**Exercise:** Your answer must be an exact transcription of every record below, with the pictures omitted.

**Exercise material:**
-*-

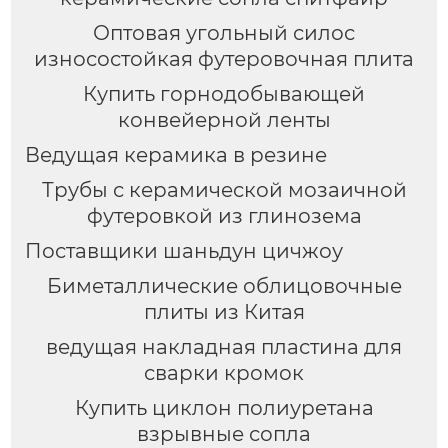
Оптовая угольный силос
износостойкая футеровочная плита
Купить горнодобывающей
конвейерной ленты
Ведущая керамика в резине
Трубы с керамической мозаичной
футеровкой из глинозема
Поставщики шаньдун цичжоу
Биметаллические облицовочные
плиты из Китая
ведущая накладная пластина для
сварки кромок
Купить циклон полиуретана
взрывные сопла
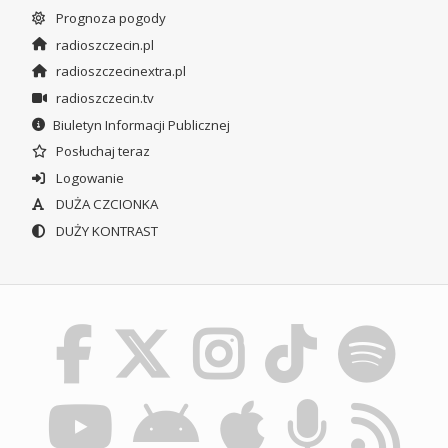
Prognoza pogody
radioszczecin.pl
radioszczecinextra.pl
radioszczecin.tv
Biuletyn Informacji Publicznej
Posłuchaj teraz
Logowanie
DUŻA CZCIONKA
DUŻY KONTRAST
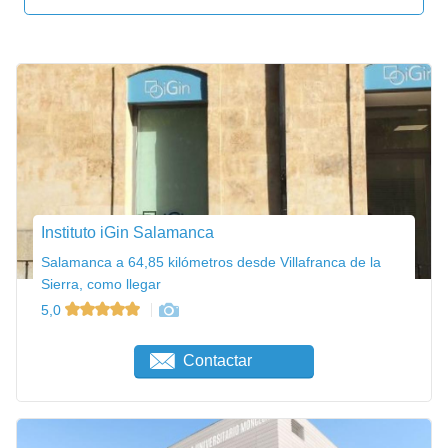
Instituto iGin Salamanca
Salamanca a 64,85 kilómetros desde Villafranca de la
Sierra, como llegar
5,0
Contactar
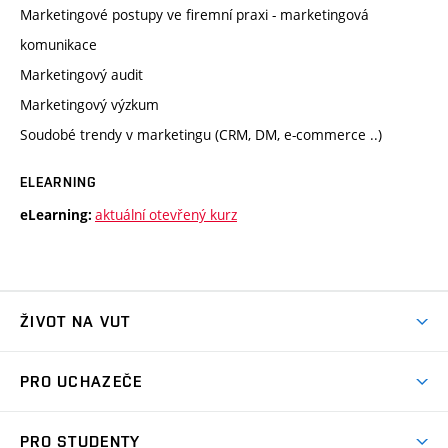
Marketingové postupy ve firemní praxi - marketingová
komunikace
Marketingový audit
Marketingový výzkum
Soudobé trendy v marketingu (CRM, DM, e-commerce ..)
ELEARNING
aktuální otevřený kurz
eLearning:
ŽIVOT NA VUT
Atmosféra VUT
PRO UCHAZEČE
Prostory školy
Proč na VUT
Koleje
PRO STUDENTY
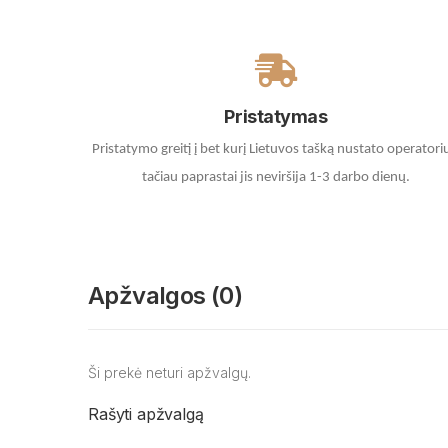
Pristatymas
Pristatymo greitį į bet kurį Lietuvos tašką nustato operatori
tačiau paprastai jis neviršija 1-3 darbo dienų.
Apžvalgos (0)
Ši prekė neturi apžvalgų.
Rašyti apžvalgą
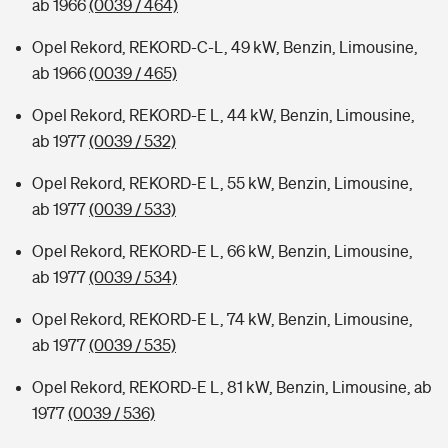
ab 1966
(0039 / 464)
Opel Rekord, REKORD-C-L, 49 kW, Benzin, Limousine,
ab 1966
(0039 / 465)
Opel Rekord, REKORD-E L, 44 kW, Benzin, Limousine,
ab 1977
(0039 / 532)
Opel Rekord, REKORD-E L, 55 kW, Benzin, Limousine,
ab 1977
(0039 / 533)
Opel Rekord, REKORD-E L, 66 kW, Benzin, Limousine,
ab 1977
(0039 / 534)
Opel Rekord, REKORD-E L, 74 kW, Benzin, Limousine,
ab 1977
(0039 / 535)
Opel Rekord, REKORD-E L, 81 kW, Benzin, Limousine, ab
1977
(0039 / 536)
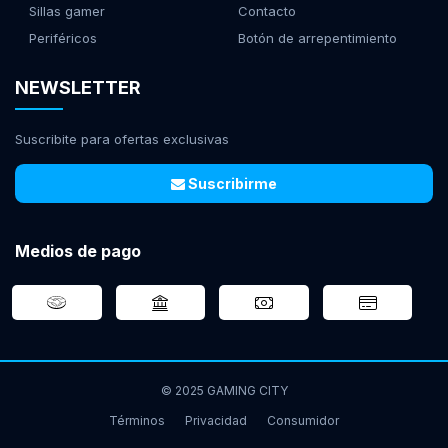
Sillas gamer
Contacto
Periféricos
Botón de arrepentimiento
NEWSLETTER
Suscribite para ofertas exclusivas
Suscribirme
Medios de pago
© 2025 GAMING CITY
Términos
Privacidad
Consumidor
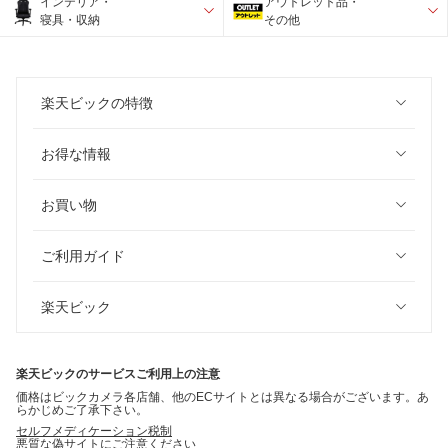
インテリア・
アウトレット品・
寝具・収納
その他
楽天ビックの特徴
お得な情報
お買い物
ご利用ガイド
楽天ビック
楽天ビックのサービスご利用上の注意
価格はビックカメラ各店舗、他のECサイトとは異なる場合がございます。あ
らかじめご了承下さい。
セルフメディケーション税制
悪質な偽サイトにご注意ください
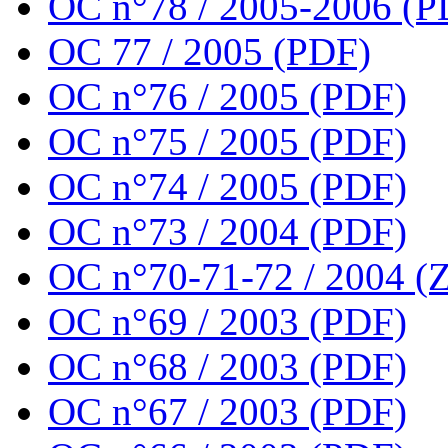
OC n°78 / 2005-2006 (P
OC 77 / 2005 (PDF)
OC n°76 / 2005 (PDF)
OC n°75 / 2005 (PDF)
OC n°74 / 2005 (PDF)
OC n°73 / 2004 (PDF)
OC n°70-71-72 / 2004 (Z
OC n°69 / 2003 (PDF)
OC n°68 / 2003 (PDF)
OC n°67 / 2003 (PDF)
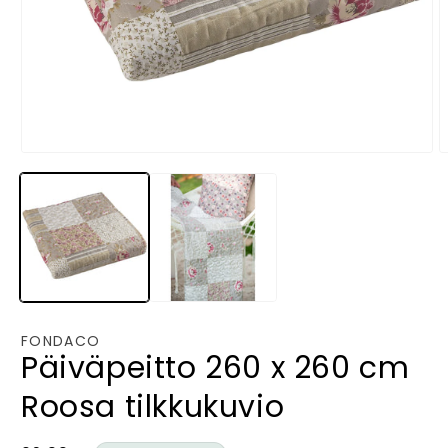
Avaa
A
aineisto
a
1
2
modaalisessa
m
ikkunassa
i
FONDACO
Päiväpeitto 260 x 260 cm
Roosa tilkkukuvio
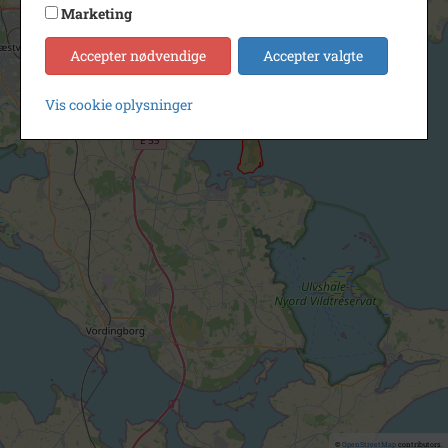
Marketing
Accepter nødvendige
Accepter valgte
Vis cookie oplysninger
©
OpenStreetMap
contributors.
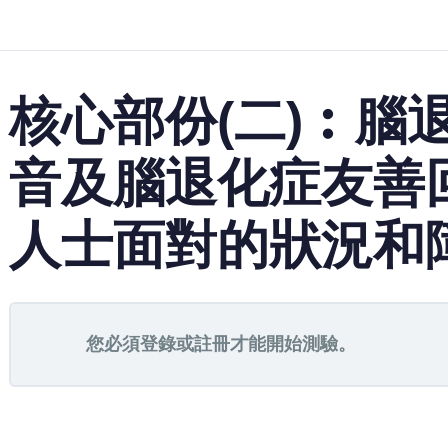
核心部份(二)︰腦
音及腦退化症友善
人士面對的狀況和
您必須登錄或註冊才能開始測驗。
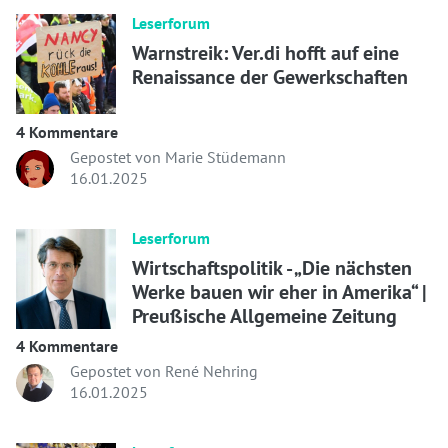
Leserforum
Warnstreik: Ver.di hofft auf eine
Renaissance der Gewerkschaften
4 Kommentare
Gepostet von Marie Stüdemann
16.01.2025
Leserforum
Wirtschaftspolitik - „Die nächsten
Werke bauen wir eher in Amerika“ |
Preußische Allgemeine Zeitung
4 Kommentare
Gepostet von René Nehring
16.01.2025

-*-

**Response for this exercise:**
Оптовая угольный силос
износостойкая футеровочная плита
Купить горнодобывающей
конвейерной ленты
Ведущая керамика в резине
Трубы с керамической мозаичной
футеровкой из глинозема
Поставщики шаньдун цичжоу
Биметаллические облицовочные
плиты из Китая
ведущая накладная пластина для
сварки кромок
Купить циклон полиуретана
взрывные сопла
Prognoza pogody
radioszczecin.pl
radioszczecinextra.pl
radioszczecin.tv
Biuletyn Informacji Publicznej
Posłuchaj teraz
Logowanie
DUŻA CZCIONKA
DUŻY KONTRAST
Instituto iGin Salamanca
Salamanca a 64,85 kilómetros desde Villafranca de la
Sierra, como llegar
5,0
Contactar
Marketingové postupy ve firemní praxi - marketingová
komunikace
Marketingový audit
Marketingový výzkum
Soudobé trendy v marketingu (CRM, DM, e-commerce ..)
ELEARNING
aktuální otevřený kurz
eLearning:
ŽIVOT NA VUT
Atmosféra VUT
PRO UCHAZEČE
Prostory školy
Proč na VUT
Koleje
PRO STUDENTY
Pristatymas
Pristatymo greitį į bet kurį Lietuvos tašką nustato operatori
tačiau paprastai jis neviršija 1-3 darbo dienų.
Apžvalgos (0)
Ši prekė neturi apžvalgų.
Rašyti apžvalgą
ab 1966
(0039 / 464)
Opel Rekord, REKORD-C-L, 49 kW, Benzin, Limousine,
ab 1966
(0039 / 465)
Opel Rekord, REKORD-E L, 44 kW, Benzin, Limousine,
ab 1977
(0039 / 532)
Opel Rekord, REKORD-E L, 55 kW, Benzin, Limousine,
ab 1977
(0039 / 533)
Opel Rekord, REKORD-E L, 66 kW, Benzin, Limousine,
ab 1977
(0039 / 534)
Opel Rekord, REKORD-E L, 74 kW, Benzin, Limousine,
ab 1977
(0039 / 535)
Opel Rekord, REKORD-E L, 81 kW, Benzin, Limousine, ab
1977
(0039 / 536)
Sillas gamer
Contacto
Periféricos
Botón de arrepentimiento
NEWSLETTER
Suscribite para ofertas exclusivas
Suscribirme
Medios de pago
© 2025 GAMING CITY
Términos
Privacidad
Consumidor
インテリア・
アウトレット品・
寝具・収納
その他
楽天ビックの特徴
お得な情報
お買い物
ご利用ガイド
楽天ビック
楽天ビックのサービスご利用上の注意
価格はビックカメラ各店舗、他のECサイトとは異なる場合がございます。あ
らかじめご了承下さい。
セルフメディケーション税制
悪質な偽サイトにご注意ください
OC n°78 / 2005-2006 (P
OC 77 / 2005 (PDF)
OC n°76 / 2005 (PDF)
OC n°75 / 2005 (PDF)
OC n°74 / 2005 (PDF)
OC n°73 / 2004 (PDF)
OC n°70-71-72 / 2004 (Z
OC n°69 / 2003 (PDF)
OC n°68 / 2003 (PDF)
OC n°67 / 2003 (PDF)
Avaa
A
aineisto
a
1
2
modaalisessa
m
ikkunassa
i
FONDACO
Päiväpeitto 260 x 260 cm
Roosa tilkkukuvio
Marketing
Accepter nødvendige
Accepter valgte
Vis cookie oplysninger
©
OpenStreetMap
contributors.
核心部份(二)︰腦
音及腦退化症友善
人士面對的狀況和
您必須登錄或註冊才能開始測驗。
Leserforum
Warnstreik: Ver.di hofft auf eine
Renaissance der Gewerkschaften
4 Kommentare
Gepostet von Marie Stüdemann
16.01.2025
Leserforum
Wirtschaftspolitik - „Die nächsten
Werke bauen wir eher in Amerika“ |
Preußische Allgemeine Zeitung
4 Kommentare
Gepostet von René Nehring
16.01.2025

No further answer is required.